→ EXERCISE
Among the lines below, some may contain the string "Anna". Say how many do, and give nothing besides the number.

→ GIVEN RECORDS
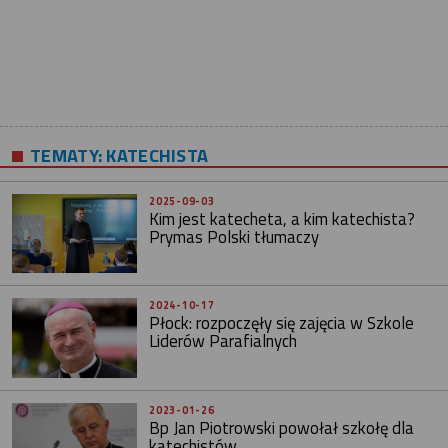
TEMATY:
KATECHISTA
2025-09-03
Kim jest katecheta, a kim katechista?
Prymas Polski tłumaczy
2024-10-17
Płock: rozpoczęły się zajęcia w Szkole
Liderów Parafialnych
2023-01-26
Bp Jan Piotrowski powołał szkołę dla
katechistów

* * *

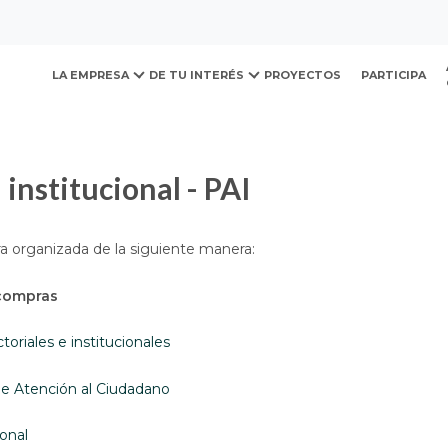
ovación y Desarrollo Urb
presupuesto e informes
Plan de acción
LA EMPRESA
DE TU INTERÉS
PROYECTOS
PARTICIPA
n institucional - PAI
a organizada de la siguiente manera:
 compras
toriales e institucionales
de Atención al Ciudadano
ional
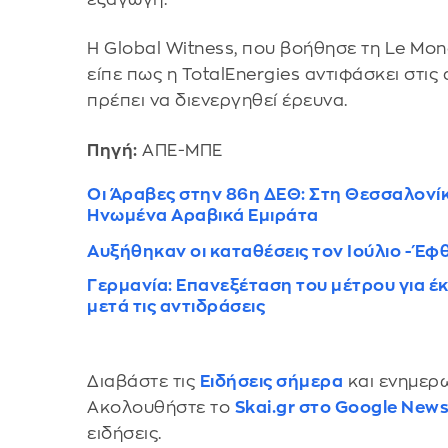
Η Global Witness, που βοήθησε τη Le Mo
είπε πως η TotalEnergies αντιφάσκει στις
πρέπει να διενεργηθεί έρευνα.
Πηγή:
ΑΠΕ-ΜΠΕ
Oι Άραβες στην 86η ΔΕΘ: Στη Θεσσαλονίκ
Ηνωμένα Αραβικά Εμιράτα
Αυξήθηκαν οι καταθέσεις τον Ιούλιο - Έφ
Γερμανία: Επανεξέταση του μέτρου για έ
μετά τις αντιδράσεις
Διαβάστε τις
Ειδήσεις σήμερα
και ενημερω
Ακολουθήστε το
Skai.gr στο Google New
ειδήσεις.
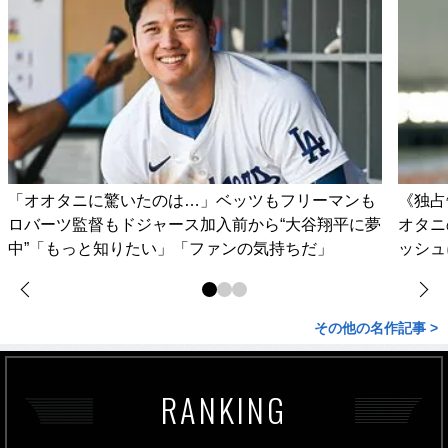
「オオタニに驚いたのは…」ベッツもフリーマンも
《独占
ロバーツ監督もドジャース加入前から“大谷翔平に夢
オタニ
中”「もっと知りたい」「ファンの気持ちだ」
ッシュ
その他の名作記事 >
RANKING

--

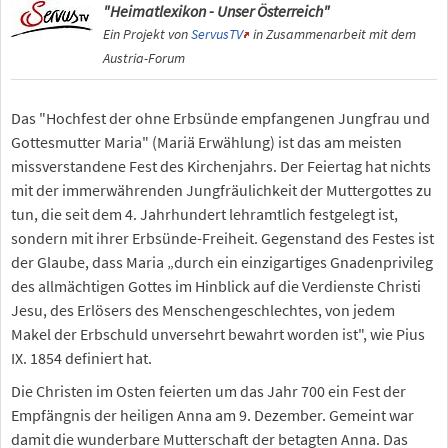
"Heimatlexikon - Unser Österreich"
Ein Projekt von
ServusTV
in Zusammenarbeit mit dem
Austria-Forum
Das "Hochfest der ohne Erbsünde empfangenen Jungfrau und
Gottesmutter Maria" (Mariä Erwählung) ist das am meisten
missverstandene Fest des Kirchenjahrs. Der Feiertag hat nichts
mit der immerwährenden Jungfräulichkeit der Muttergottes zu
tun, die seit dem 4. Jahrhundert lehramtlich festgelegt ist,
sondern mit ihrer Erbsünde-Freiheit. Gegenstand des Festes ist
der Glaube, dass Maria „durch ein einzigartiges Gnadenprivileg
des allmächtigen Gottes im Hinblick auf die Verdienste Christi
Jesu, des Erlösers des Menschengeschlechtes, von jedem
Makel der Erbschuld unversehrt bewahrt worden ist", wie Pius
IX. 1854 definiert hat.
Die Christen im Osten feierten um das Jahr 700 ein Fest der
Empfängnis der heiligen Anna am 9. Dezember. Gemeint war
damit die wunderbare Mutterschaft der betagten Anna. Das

→ ANSWER TO THE PROBLEM
2